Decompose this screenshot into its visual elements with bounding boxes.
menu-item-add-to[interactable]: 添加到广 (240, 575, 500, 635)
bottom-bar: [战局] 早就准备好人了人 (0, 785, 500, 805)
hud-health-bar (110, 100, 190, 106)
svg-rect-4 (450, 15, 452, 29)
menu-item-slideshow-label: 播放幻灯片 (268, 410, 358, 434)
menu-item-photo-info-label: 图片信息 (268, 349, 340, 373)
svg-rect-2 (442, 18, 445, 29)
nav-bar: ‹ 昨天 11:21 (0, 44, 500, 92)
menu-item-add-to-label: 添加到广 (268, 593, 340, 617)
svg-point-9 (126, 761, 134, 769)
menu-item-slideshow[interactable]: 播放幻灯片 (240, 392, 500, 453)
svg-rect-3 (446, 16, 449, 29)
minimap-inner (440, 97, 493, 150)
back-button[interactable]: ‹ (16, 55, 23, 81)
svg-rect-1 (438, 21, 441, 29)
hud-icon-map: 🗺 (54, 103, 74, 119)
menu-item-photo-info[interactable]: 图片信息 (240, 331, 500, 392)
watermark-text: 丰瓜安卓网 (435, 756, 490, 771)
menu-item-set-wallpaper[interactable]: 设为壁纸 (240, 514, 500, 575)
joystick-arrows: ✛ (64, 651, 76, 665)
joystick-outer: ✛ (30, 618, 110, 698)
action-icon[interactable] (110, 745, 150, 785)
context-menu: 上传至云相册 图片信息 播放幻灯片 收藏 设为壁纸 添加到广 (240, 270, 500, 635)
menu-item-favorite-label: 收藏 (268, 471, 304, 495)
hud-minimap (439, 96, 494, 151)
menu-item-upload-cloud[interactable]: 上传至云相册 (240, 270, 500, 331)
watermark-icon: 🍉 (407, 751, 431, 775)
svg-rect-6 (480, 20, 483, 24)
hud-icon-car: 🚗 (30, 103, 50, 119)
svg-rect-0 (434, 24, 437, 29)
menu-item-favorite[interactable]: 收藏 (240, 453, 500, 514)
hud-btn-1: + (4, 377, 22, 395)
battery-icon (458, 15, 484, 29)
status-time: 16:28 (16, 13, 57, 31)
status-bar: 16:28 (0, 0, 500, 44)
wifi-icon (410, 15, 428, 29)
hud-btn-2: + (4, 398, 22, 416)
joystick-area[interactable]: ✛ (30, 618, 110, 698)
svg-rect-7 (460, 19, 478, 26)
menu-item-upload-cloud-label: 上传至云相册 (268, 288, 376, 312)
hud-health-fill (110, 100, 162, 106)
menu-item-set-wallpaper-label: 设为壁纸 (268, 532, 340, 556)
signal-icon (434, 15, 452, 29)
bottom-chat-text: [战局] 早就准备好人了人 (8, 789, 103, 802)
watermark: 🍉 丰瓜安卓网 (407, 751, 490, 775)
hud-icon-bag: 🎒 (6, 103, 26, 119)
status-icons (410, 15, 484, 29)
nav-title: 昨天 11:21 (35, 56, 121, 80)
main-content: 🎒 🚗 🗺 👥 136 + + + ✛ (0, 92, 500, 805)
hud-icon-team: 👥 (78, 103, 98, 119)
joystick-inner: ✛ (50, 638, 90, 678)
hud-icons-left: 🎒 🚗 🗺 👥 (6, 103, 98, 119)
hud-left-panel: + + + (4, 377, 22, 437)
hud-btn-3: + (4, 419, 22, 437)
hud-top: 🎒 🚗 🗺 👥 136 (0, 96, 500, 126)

§ §

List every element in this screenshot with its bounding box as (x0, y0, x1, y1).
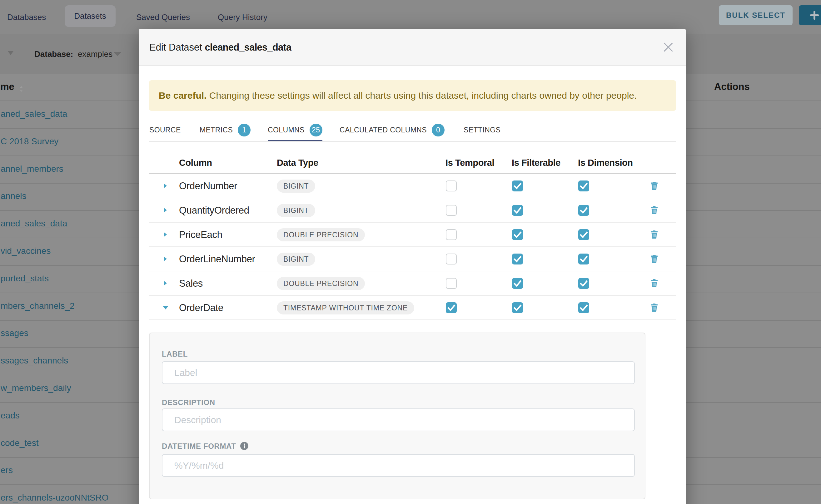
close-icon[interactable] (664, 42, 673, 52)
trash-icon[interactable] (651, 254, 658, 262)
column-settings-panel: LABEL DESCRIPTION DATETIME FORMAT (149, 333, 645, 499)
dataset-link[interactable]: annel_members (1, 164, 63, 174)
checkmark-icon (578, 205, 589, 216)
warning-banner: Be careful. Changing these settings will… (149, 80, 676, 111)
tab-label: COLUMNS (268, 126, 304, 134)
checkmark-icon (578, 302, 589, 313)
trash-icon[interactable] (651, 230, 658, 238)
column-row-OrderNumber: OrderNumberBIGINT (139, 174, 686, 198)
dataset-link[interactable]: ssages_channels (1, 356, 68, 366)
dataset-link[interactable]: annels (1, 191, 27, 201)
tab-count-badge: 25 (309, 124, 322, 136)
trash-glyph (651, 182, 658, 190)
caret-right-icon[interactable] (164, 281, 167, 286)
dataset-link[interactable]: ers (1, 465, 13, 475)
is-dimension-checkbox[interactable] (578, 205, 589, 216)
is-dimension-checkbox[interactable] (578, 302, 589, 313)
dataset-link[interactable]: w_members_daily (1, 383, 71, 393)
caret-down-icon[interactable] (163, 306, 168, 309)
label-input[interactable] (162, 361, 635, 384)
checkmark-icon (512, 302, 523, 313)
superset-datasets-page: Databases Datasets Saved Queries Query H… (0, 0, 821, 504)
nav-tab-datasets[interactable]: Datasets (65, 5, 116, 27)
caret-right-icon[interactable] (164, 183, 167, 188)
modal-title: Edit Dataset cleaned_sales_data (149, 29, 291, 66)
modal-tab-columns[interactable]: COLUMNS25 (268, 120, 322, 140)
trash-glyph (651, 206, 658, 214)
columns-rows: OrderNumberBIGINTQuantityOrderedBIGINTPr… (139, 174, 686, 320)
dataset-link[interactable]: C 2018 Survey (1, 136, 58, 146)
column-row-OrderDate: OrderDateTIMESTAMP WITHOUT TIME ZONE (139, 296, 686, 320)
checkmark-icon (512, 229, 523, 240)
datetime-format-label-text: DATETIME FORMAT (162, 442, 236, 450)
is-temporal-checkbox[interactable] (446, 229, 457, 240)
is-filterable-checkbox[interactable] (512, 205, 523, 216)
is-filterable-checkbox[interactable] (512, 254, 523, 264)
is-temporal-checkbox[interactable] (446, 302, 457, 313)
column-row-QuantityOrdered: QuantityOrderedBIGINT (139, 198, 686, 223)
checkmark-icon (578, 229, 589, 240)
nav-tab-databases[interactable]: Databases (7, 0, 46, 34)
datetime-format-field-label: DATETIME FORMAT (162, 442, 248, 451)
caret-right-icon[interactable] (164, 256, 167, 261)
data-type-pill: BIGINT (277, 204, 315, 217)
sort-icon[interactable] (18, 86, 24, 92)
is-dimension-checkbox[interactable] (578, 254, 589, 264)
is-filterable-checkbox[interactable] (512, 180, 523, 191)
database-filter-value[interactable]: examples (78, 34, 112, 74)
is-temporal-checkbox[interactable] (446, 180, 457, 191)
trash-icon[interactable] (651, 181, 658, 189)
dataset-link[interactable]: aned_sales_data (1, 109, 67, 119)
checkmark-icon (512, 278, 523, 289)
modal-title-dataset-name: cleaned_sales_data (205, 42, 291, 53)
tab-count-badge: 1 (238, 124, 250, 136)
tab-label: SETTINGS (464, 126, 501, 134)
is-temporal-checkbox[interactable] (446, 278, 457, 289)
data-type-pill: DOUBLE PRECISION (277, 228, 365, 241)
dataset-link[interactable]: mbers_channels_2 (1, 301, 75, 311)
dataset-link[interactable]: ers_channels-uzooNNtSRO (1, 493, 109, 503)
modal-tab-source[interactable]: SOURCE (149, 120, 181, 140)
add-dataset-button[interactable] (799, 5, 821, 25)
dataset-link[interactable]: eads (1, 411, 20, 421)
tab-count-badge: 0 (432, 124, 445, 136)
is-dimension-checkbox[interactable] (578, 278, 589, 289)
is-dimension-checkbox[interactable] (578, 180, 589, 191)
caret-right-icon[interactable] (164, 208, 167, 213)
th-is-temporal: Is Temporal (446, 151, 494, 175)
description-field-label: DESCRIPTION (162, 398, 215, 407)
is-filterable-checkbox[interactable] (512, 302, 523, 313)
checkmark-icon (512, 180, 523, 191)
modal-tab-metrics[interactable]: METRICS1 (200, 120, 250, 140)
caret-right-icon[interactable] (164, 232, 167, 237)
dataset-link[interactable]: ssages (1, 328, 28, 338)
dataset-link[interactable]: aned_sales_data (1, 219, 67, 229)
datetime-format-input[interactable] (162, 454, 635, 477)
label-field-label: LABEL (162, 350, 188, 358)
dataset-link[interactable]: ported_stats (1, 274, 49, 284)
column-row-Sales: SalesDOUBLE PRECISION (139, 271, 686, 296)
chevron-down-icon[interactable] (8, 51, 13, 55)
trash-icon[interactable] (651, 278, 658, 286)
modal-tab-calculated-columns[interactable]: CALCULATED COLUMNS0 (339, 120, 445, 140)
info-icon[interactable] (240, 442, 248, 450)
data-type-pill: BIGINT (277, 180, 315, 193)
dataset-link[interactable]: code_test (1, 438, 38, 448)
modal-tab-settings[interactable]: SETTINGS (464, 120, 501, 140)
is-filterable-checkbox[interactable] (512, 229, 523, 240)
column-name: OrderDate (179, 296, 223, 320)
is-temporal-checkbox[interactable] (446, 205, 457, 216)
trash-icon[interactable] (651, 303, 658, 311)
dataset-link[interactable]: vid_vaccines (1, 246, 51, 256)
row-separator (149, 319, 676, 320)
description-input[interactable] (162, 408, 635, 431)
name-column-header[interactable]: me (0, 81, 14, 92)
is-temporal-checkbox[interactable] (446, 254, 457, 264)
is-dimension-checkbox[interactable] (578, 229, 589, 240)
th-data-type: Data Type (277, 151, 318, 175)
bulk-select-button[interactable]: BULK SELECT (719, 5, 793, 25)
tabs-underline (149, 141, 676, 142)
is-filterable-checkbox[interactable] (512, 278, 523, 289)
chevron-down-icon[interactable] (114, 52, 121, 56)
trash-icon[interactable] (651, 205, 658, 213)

§ §

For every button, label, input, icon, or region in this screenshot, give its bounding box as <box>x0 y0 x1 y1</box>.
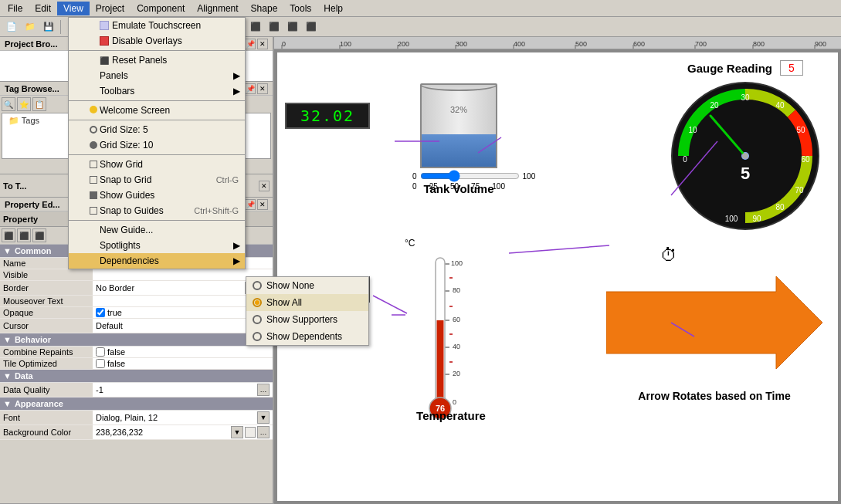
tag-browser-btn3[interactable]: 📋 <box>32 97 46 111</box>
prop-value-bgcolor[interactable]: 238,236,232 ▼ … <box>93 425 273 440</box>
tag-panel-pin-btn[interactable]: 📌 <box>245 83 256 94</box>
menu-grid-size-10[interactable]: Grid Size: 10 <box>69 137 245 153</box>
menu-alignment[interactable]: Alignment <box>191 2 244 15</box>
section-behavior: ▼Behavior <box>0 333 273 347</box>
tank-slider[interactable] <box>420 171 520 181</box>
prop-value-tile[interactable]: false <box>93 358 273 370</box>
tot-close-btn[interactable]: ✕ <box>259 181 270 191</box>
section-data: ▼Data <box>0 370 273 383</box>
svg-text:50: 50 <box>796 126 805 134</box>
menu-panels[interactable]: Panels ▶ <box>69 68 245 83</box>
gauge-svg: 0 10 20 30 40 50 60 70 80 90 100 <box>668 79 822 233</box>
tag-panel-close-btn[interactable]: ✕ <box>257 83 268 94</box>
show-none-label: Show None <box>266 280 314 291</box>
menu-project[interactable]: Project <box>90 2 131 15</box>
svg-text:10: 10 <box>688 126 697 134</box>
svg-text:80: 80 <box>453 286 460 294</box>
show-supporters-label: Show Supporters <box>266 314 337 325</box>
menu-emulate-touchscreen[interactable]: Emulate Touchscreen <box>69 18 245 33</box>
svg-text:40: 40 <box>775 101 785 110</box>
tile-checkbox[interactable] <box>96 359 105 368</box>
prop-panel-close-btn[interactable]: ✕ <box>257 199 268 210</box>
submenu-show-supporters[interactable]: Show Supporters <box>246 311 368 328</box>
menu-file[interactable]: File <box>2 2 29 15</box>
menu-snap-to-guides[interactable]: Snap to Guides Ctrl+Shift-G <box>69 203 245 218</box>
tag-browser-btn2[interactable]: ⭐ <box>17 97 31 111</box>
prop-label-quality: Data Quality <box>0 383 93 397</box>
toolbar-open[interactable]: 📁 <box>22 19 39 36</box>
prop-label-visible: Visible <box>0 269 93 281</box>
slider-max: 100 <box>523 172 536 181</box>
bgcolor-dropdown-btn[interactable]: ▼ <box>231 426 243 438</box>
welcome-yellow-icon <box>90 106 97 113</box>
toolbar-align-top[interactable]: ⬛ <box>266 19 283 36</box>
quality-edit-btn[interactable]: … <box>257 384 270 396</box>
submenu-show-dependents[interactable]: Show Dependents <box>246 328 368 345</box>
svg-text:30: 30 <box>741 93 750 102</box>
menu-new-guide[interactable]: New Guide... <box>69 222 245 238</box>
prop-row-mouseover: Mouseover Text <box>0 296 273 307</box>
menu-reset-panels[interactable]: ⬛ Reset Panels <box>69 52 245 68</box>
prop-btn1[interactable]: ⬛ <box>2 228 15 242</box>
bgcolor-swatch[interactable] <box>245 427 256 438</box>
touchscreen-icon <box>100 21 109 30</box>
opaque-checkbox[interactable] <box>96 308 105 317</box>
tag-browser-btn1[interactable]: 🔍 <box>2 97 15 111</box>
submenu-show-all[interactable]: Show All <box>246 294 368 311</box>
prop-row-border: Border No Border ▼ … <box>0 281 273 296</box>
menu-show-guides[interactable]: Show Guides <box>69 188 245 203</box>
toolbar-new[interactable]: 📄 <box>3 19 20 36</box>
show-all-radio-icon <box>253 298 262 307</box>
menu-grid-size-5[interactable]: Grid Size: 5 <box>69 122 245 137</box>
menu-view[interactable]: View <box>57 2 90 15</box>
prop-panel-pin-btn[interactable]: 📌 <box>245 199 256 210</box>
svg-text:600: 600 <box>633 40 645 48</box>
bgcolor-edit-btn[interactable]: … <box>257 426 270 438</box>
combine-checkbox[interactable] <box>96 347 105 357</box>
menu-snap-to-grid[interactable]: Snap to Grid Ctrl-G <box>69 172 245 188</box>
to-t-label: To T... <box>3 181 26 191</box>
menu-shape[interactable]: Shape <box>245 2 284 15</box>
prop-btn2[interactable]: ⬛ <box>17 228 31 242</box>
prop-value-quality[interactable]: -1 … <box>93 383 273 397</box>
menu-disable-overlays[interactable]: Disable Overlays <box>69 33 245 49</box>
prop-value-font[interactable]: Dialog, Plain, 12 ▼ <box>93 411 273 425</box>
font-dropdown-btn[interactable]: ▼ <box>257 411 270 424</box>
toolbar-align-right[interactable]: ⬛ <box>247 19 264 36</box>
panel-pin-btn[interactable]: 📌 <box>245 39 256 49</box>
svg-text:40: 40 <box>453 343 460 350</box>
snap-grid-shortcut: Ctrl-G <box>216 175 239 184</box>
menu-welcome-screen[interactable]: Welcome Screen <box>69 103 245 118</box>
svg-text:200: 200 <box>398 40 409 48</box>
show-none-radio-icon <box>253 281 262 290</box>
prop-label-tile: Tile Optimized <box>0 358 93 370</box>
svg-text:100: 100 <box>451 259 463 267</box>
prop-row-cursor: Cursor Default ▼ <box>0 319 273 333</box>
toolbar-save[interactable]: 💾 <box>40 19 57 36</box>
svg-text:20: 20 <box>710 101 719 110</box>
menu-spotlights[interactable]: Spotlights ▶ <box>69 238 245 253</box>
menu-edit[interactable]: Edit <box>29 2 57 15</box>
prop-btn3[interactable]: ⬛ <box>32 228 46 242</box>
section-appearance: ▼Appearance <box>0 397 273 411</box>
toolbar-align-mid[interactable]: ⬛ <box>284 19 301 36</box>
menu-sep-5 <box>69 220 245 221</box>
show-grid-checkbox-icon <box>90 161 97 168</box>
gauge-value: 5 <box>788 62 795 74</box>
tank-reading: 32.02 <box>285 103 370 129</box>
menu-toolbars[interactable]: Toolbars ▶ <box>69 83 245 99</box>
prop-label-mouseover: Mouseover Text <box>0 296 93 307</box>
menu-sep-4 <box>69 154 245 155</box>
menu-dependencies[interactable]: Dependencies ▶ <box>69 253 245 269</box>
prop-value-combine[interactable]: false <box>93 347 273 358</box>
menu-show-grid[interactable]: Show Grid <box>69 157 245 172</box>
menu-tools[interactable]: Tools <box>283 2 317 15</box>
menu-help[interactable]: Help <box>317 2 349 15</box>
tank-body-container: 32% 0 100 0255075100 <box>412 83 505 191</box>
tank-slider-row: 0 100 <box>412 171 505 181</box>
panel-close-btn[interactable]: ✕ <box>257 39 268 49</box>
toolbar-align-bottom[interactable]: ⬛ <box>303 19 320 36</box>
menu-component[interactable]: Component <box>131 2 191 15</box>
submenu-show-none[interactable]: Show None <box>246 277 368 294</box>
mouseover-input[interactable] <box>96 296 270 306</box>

§ §

Filter the entries down to the lines holding the string "this". Copy each of those lines.

Response below ▸
Decompose this screenshot into its visual elements with bounding boxes.
List every element in this screenshot with its bounding box as (x0, y0, x1, y1).
For every button, label, input, icon, or region in this screenshot, give its bounding box as <box>x0 y0 x1 y1</box>.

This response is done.